Bu konu bir süredir benim gündemimde yer alıyor. Buna ilişkin bazı çalışmalar da yürütüyorum. Haber hemen hemen toplumun her kademesinden insanların takip ettiği bir şey. Ayırdıkları vakit ve habere ulaşma yöntemleri değişse de insanlar olup biten hakkında bir şeyler okumak, izlemek ya da duymak istiyorlar. 

Geleneksel olarak en çok iki yöntemle habere ulaşıyoruz. İlki televizyon ikincisi de yazılı ve basılı basının tahtına kurulan internet aracılığıyla. Televizyonun olmadığı dönemlerde yazılı basın fotoğraf kullanımına başlayarak okuyucunun ilgisini arttırmayı başarmış. Yazılı basın renkli televizyon döneminde kaybettiği ilgiyi tekrar kazanabilmek adına da renkli fotoğraf kullanmaya başlayarak bir toparlanma sağlamış. 
Aslında ilk yazının başlığı ile ilgili ilk verilere geçmiş dönemlerde yaşananlarda rastlıyoruz. Basılı haber kaynakları ile akıcı görsellerin kullanıldığı televizyonlar arasında ciddi bir rekabet söz konusu. Günümüzde dijitalleşmenin yaygınlaşması bu çekişmede videoyu bir parça daha öne öne çıkmış gibi durmakta. 

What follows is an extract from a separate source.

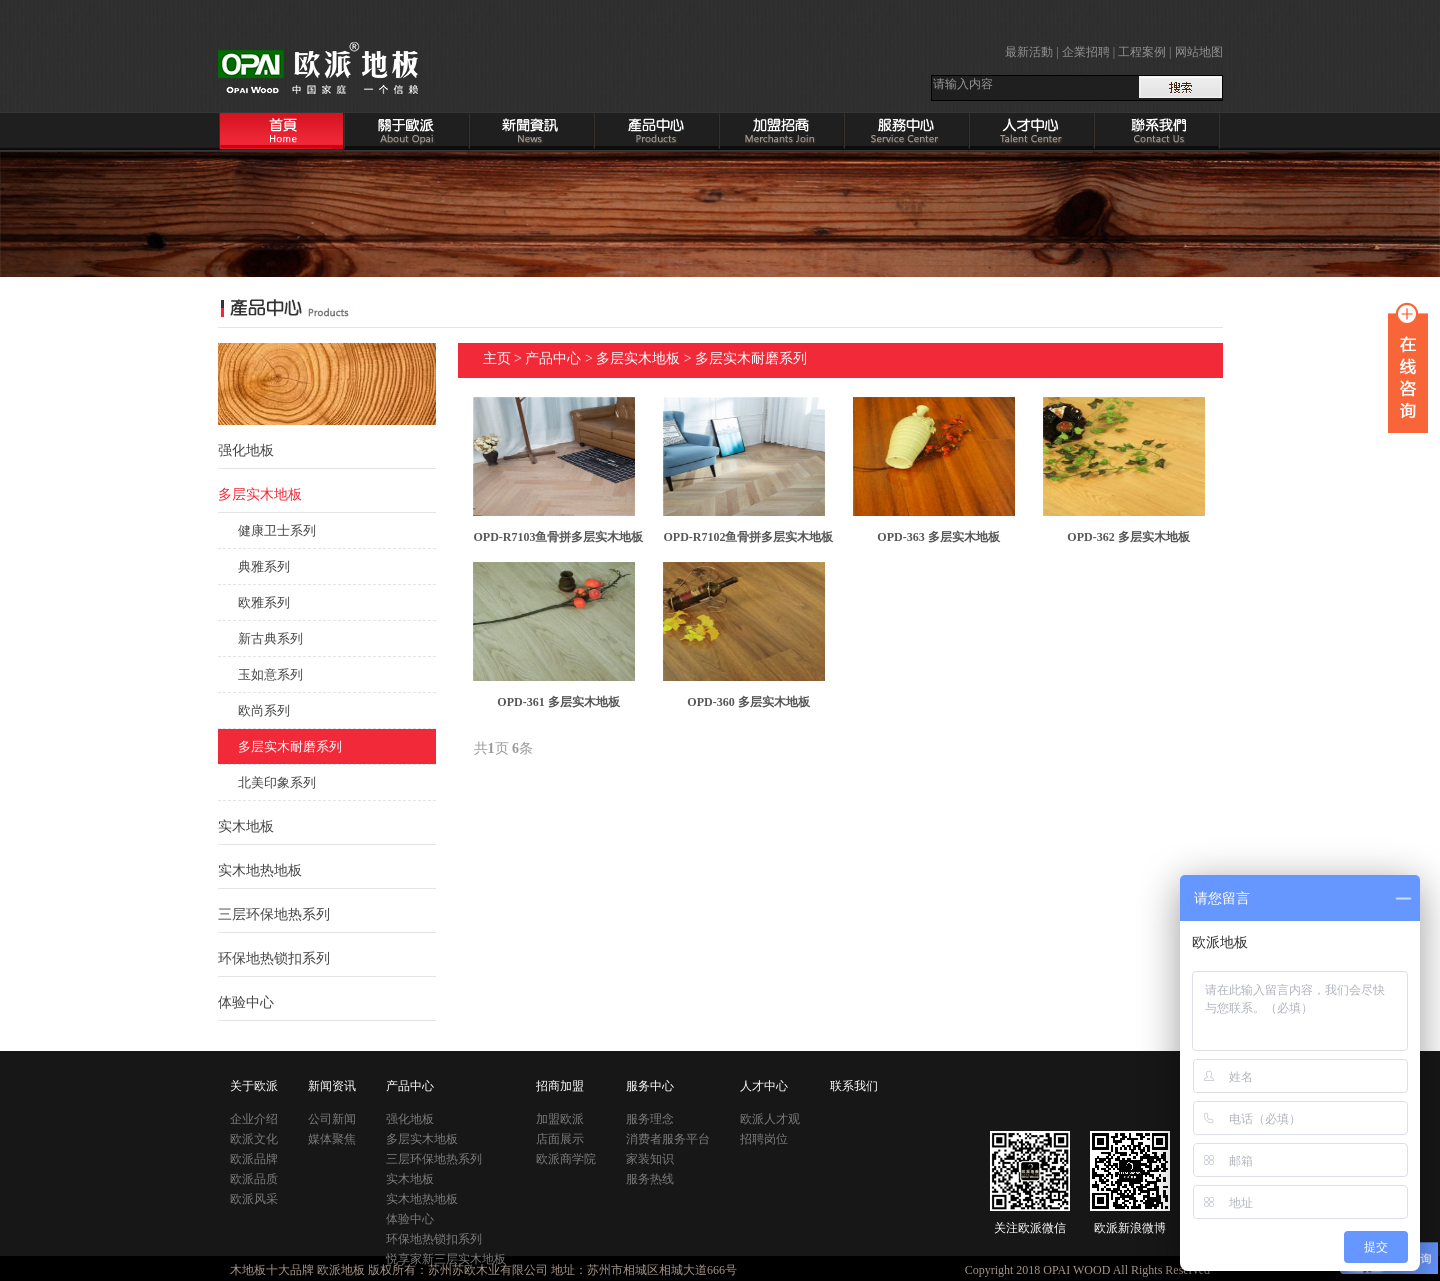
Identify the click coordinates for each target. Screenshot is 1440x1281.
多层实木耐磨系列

Burada bir soru daha zihinlerimizde oluşuyor. Nasıl bir okuyucu, nasıl bir görsel haberci? 
Ülke ya da dünya diye ikiye bölmeyeceğim söyleceklerimi. 
Foto muhabirliğinin temel sorumluluğu, uzman olmayan bir kitlesel okuyucu kitlesinin katılımını sağlamak ve onları bilgilendirmektir. İstatistiksel olarak bunu başarabilmeleri için ellerindeki süre her fotoğraf için ortalama 3-5 saniyeden fazla değil. 
Fotoğraf tekniklerinin yaratıcı bir şekilde haber fotoğrafında uygulanmasıyla foto muhabirleri izleyicilerle kontak kurma olasılığını yükselttiği gibi izleyecisine de olayla ilgili yeni bir vizyon, açıklama getirebiliyor.

Okafor V Sochima bir makalesinde “Foto muhabirleri mantıksal bir analiz yapmaktan ziyade sıklıkla bir hikayenin en sansasyonel ve şok edici görünümüne odaklanırlar. Ancak bazı konuların görselleştirilmesi zor olduğundan ve doğru analiz gerektirdiğinden, bunların dramatize edilmesi hatalı veya yanlış anlaşılan raporlamaya yol açmaktadır” diyor. Bana göre fotoğraf ile videonun tam da en ayrıştığı yer burası. Her okuyucu doğru analiz için mi haber videosu izler konusunda bilgi sahibi değilim fakat iletişim teknolojisinin bu imkanı da izleyene sunmasının ile ilgili olduğunu düşünüyorum. Yine istatistiklere göre bir video izleyicisi bir videonun %30-%35 üzerinde bir süresini izliyorsa o video izlenme oranı olarak başarılı sayılıyor. 

Yine bana göre üzerinde durmamız gereken bir başka noktada okuma alışkanlığımız ile ilgili her haber fotoğrafı açıklamaya, bir metne mecburudur. Fotoğraf altı olarak benim adlandıracağım bu kısa metin içinde olayın nerede, ne zaman, nasıl, neden, niçin, ne olduğuma ve o fotoğraftaki kişilerin kim olduğuna dair bilgiler içermesi gerekir. Evet videoda da bu bilgilerin olması gerekir ama sadece bir başlık bile bazı izleyiciler için yeterli olabiliyor. 

Medya okuryazarlığı çift taraflı bir mesele.  İzleyenen neyi neden izlediğini bilmesi kadar, çekenin de neyi neden çektiğini bilmesi gerekiyor. Üzerinde en az durulan basın ile ilgili konulardan birisi medya okuryazarlığı. Tam da yeri gelmişken ünlü filozof Walter Benjamin’in o sözünü burada hatırlatmak isterim. “ ‘Geleceğin cahilleri’, deniyor, alfabeyi sökemeyenler değil, fotoğraf çekemeyenler olacak. Ama kendi fotoğrafını okuyamayan fotoğrafçıyı da cahil saymak gerekmez mi?
Belki net bir sonuca varamamış olabilirsiniz bu yazı sonunda ama bana göre varmamız gereken nokta haber fotoğrafı ya da videosunu çeken ve izleyen kişilerin ne kadar “cahil” olduğu.